Arrivò ansimante nella stanza di Alfonso. Egli era sdraiato sul letto, era vivo, ma con moltissime ferite in tutto il corpo.
Chiese alle persone che gli erano intorno come stava e le venne risposto che la condizione era abbastanza grave ma che con molte cure e attenzioni poteva salvarsi. Ella si avvicinò al letto.
- Mi dispiace di non essere venuta prima, non mi hanno avvertito… ti starò vicina per tutta la tua convalescenza, non ti lascerò nemmeno un minuto. Te lo prometto! Vedrai, guarirai presto grazie alle mie cure!- detto questo gli sorrise teneramente e gli prese la mano. Egli, con difficoltà e non potendo parlare, ricambiò il sorriso.
Lucrezia si incaricò personalmente di andare ad acquistare i medicinali per essere sicura che tutto fosse rigidamente controllato. Era chiaro infatti, che qualcuno voleva la morte di suo marito.
Mentre si recava dallo speziale, ben nascosta da un mantello per non farsi riconoscere venne fermata per la strada da una giovane zingara. La ragazza era molto bella, di carnagione scura, con dei lunghi capelli neri. Alle orecchie aveva grossi pendenti e sui suoi polsi tintinnavano molti bracciali variopinti. Portava una gonna ampia e colorata e camminava a piedi scalzi.
Le volteggiò intorno sorridendo e le disse:
- Vuoi che ti legga la mano e ti predica la buona sorte, bella signora? Ti racconterò il futuro per pochi danari.-
Lucrezia ritrasse istintivamente la mano, quasi avvertisse un pericolo incombente. Ma la ragazza riuscì a convincerla. Le porse così il palmo aperto e la zingara lo osservò per qualche istante. All'improvviso il suo sguardo, prima ridente, divenne spaventato. Lucrezia accortasi, chiese spiegazioni ed ella rispose:
- Vedo un grosso pericolo di vita, ma non è per te. È qualcuno che tu ami.-
- E' già successo quello che mi dici! Fortunatamente mio marito è scampato al pericolo…-
- No, mia signora, il pericolo è imminente! Il fatto si ripeterà, se terrai ancora con te un oggetto che io vedo maledetto.-
- Dimmi subito di quale oggetto si tratta!-
- È un gioiello molto bello e antico che è stato trafugato e porta con sé gravi sventure.-
Lucrezia intuì subito a quale gioiello si riferiva. Per un momento rimase turbata ma poi decise, tra sé, di non credere alle parole della zingara.
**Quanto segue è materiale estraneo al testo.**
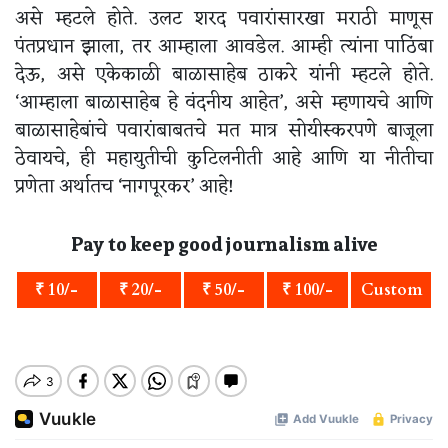
असे म्हटले होते. उलट शरद पवारांसारखा मराठी माणूस
पंतप्रधान झाला, तर आम्हाला आवडेल. आम्ही त्यांना पाठिंबा
देऊ, असे एकेकाळी बाळासाहेब ठाकरे यांनी म्हटले होते.
‘आम्हाला बाळासाहेब हे वंदनीय आहेत’, असे म्हणायचे आणि
बाळासाहेबांचे पवारांबाबतचे मत मात्र सोयीस्करपणे बाजूला
ठेवायचे, ही महायुतीची कुटिलनीती आहे आणि या नीतीचा
प्रणेता अर्थातच ‘नागपूरकर’ आहे!
Pay to keep good journalism alive
₹ 10/-
₹ 20/-
₹ 50/-
₹ 100/-
Custom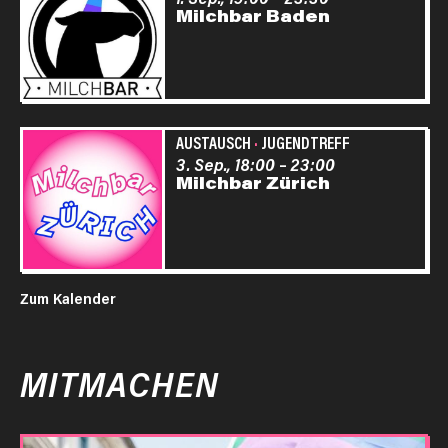
Milchbar Baden
AUSTAUSCH
·
JUGENDTREFF
3. Sep., 18:00
–
23:00
Milchbar Zürich
Zum Kalender
MITMACHEN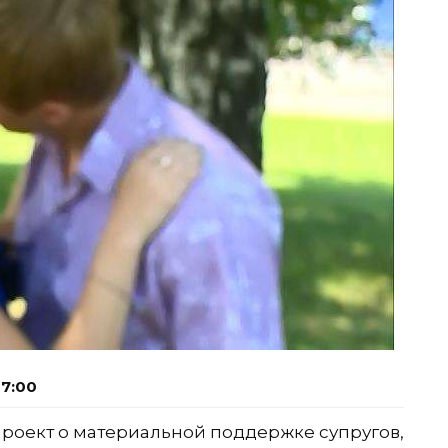
07:00
проект о материальной поддержке супругов,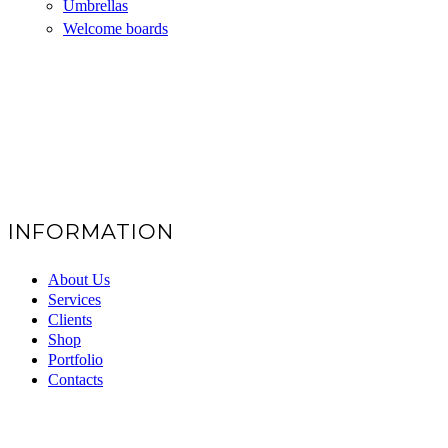
Umbrellas
Welcome boards
INFORMATION
About Us
Services
Clients
Shop
Portfolio
Contacts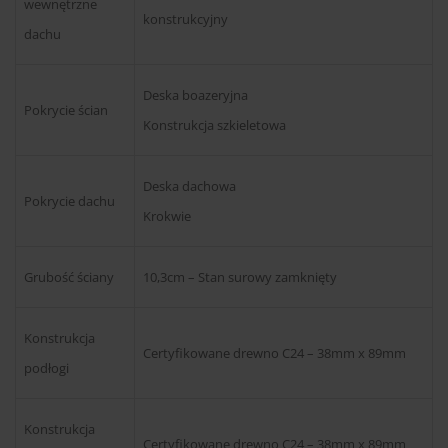
wewnętrzne
konstrukcyjny
dachu
Deska boazeryjna
Pokrycie ścian
Konstrukcja szkieletowa
Deska dachowa
Pokrycie dachu
Krokwie
Grubość ściany
10,3cm – Stan surowy zamknięty
Konstrukcja
Certyfikowane drewno C24 – 38mm x 89mm
podłogi
Konstrukcja
Certyfikowane drewno C24 – 38mm x 89mm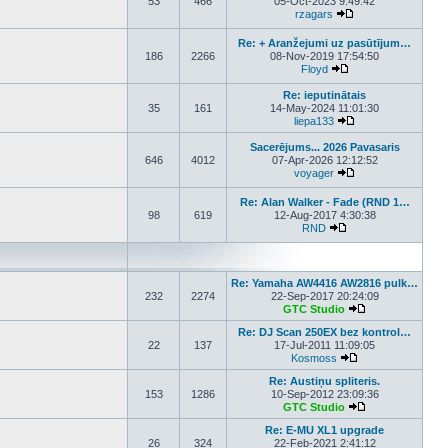
53
466
05-Oct-2023 9:49:42
rzagars
View the latest post
Re: + Aranžejumi uz pasūtījum…
186
2266
08-Nov-2019 17:54:50
Floyd
View the latest post
Re: ieputinātais
35
161
14-May-2024 11:01:30
liepa133
View the latest pos
Sacerējums... 2026 Pavasaris
646
4012
07-Apr-2026 12:12:52
voyager
View the latest pos
Re: Alan Walker - Fade (RND 1…
98
619
12-Aug-2017 4:30:38
RND
View the latest post
Re: Yamaha AW4416 AW2816 pulk…
232
2274
22-Sep-2017 20:24:09
GTC Studio
View the latest p
Re: DJ Scan 250EX bez kontrol…
22
137
17-Jul-2011 11:09:05
Kosmoss
View the latest pos
Re: Austiņu spliteris.
153
1286
10-Sep-2012 23:09:36
GTC Studio
View the latest p
Re: E-MU XL1 upgrade
26
324
22-Feb-2021 2:41:12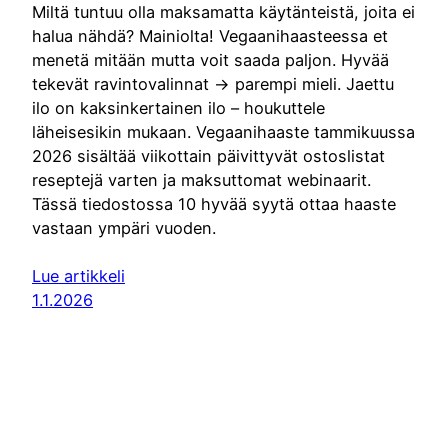
Miltä tuntuu olla maksamatta käytänteistä, joita ei
halua nähdä? Mainiolta! Vegaanihaasteessa et
menetä mitään mutta voit saada paljon. Hyvää
tekevät ravintovalinnat -> parempi mieli. Jaettu
ilo on kaksinkertainen ilo – houkuttele
läheisesikin mukaan. Vegaanihaaste tammikuussa
2026 sisältää viikottain päivittyvät ostoslistat
reseptejä varten ja maksuttomat webinaarit.
Tässä tiedostossa 10 hyvää syytä ottaa haaste
vastaan ympäri vuoden.
Lue artikkeli
1.1.2026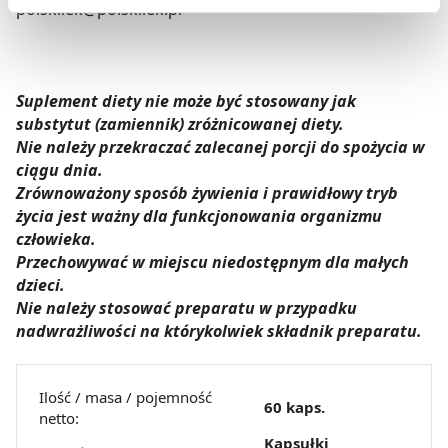
zbieranie danych o Twojej aktywności dokonaj
polskilek@polskilek.pl
preferowanych przez Ciebie wyborów i kliknij „
Zarządzaj
zgodami
”.
Możesz również kliknąć „
Zaakceptuj niezbędne
”, co
Suplement diety nie może być stosowany jak
będzie oznaczało, że nie wyrażasz zgody na
substytut (zamiennik) zróżnicowanej diety.
Nie należy przekraczać zalecanej porcji do spożycia w
pozyskiwanie od Ciebie danych, które nie są niezbędne
ciągu dnia.
dla funkcjonowania Strony. Będzie się to jednak wiązało
Zrównoważony sposób żywienia i prawidłowy tryb
z brakiem dostępu do wszystkich funkcjonalności
życia jest ważny dla funkcjonowania organizmu
Strony.
człowieka.
Przechowywać w miejscu niedostępnym dla małych
dzieci.
Nie należy stosować preparatu w przypadku
nadwrażliwości na którykolwiek składnik preparatu.
Ilość / masa / pojemność
60 kaps.
netto:
Kapsułki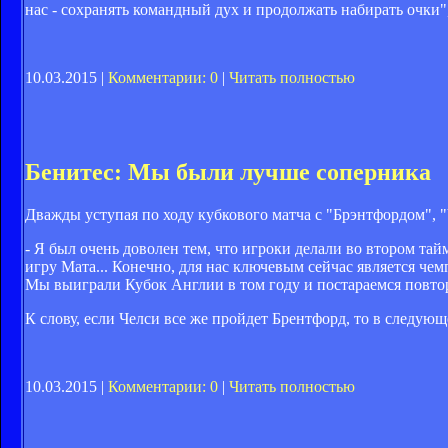
нас - сохранять командный дух и продолжать набирать очки"
10.03.2015 |
Комментарии: 0
|
Читать полностью
Бенитес: Мы были лучше соперника
Дважды уступая по ходу кубкового матча с "Брэнтфордом", "
- Я был очень доволен тем, что игроки делали во втором та
игру Мата... Конечно, для нас ключевым сейчас является че
Мы выиграли Кубок Англии в том году и постараемся повтори
К слову, если Челси все же пройдет Брентфорд, то в следую
10.03.2015 |
Комментарии: 0
|
Читать полностью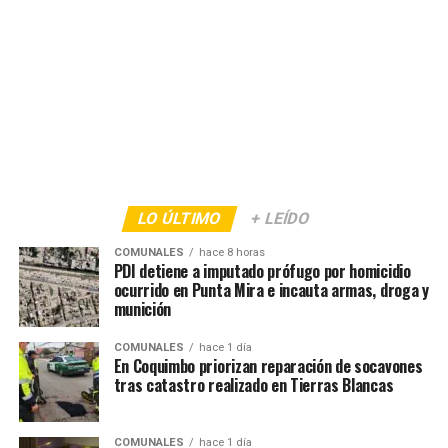
LO ÚLTIMO
+ LEÍDO
COMUNALES
hace 8 horas
PDI detiene a imputado prófugo por homicidio
ocurrido en Punta Mira e incauta armas, droga y
munición
COMUNALES
hace 1 día
En Coquimbo priorizan reparación de socavones
tras catastro realizado en Tierras Blancas
COMUNALES
hace 1 día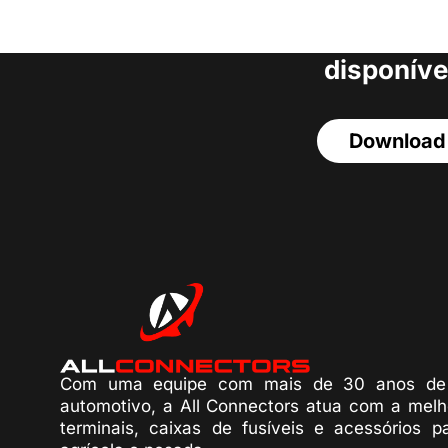
acesso a todos o
disponíve
Download
Com uma equipe com mais de 30 anos de 
automotivo, a All Connectors atua com a melh
terminais, caixas de fusíveis e acessórios p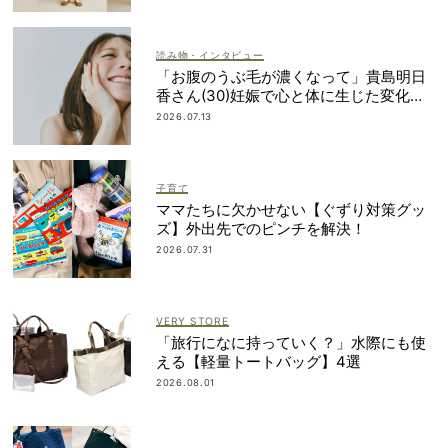
読み物・インタビュー
「お腹のうぶ毛が濃くなって」貴島明日
香さん(30)妊娠で心と体に生じた変化も
「愛しいです」
2026.07.13
子育て
ママたちに欠かせない【ぐずり対策グッ
ズ】外出先でのピンチを解決！
2026.07.31
VERY STORE
「旅行になに持っていく？」水際にも使
える【軽量トートバッグ】4選
2026.08.01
La collana le piaceva troppo e non aveva nessuna intenzione di privarsene.
Diede il compenso alla ragazza ringraziandola e la salutò, riprendendo il cammino.

Passarono alcuni giorni che Lucrezia trascorse al capezzale del marito. Non pensava più alla profezia della zingara, anche perché il marito era in via di guarigione.
Un giorno si trovarono, nella camera di Alfonso, anche Cesare Borgia, il fratello di Lucrezia e alcuni parenti. Il malato era in buone condizioni ormai, si sarebbe ripreso presto.
Ma il pericolo era in agguato, infatti il fratello Cesare bisbigliò all'orecchio di un amico: "ciò che non è stato compiuto a pranzo, può essere fatto a cena."
Era passato più di un mese dall'aggressione e il diciotto di agosto, Alfonso D'Aragona venne trovato misteriosamente strangolato nel suo letto. Probabilmente fu ad opera di Micheletto, uomo di fiducia di Cesare Borgia.
La disperazione di Lucrezia fu grande, la sua speranza di vedere il marito guarito era stata stroncata. E il suo dolore si era fatto più intenso quando capì di aver fatto un grosso errore: non aveva creduto alla zingara.
La collana era la vera responsabile di tutto. Voleva liberarsene al più presto e pensò alla cosa più semplice: afferrò dal cassettone dei gioielli a caso, li mise in un bauletto insieme alla collana e li fece portare alla stazione di partenza delle carrozze per il nord, comandando al suo servo di mettere il baule insieme ai bagagli della prima carrozza in partenza.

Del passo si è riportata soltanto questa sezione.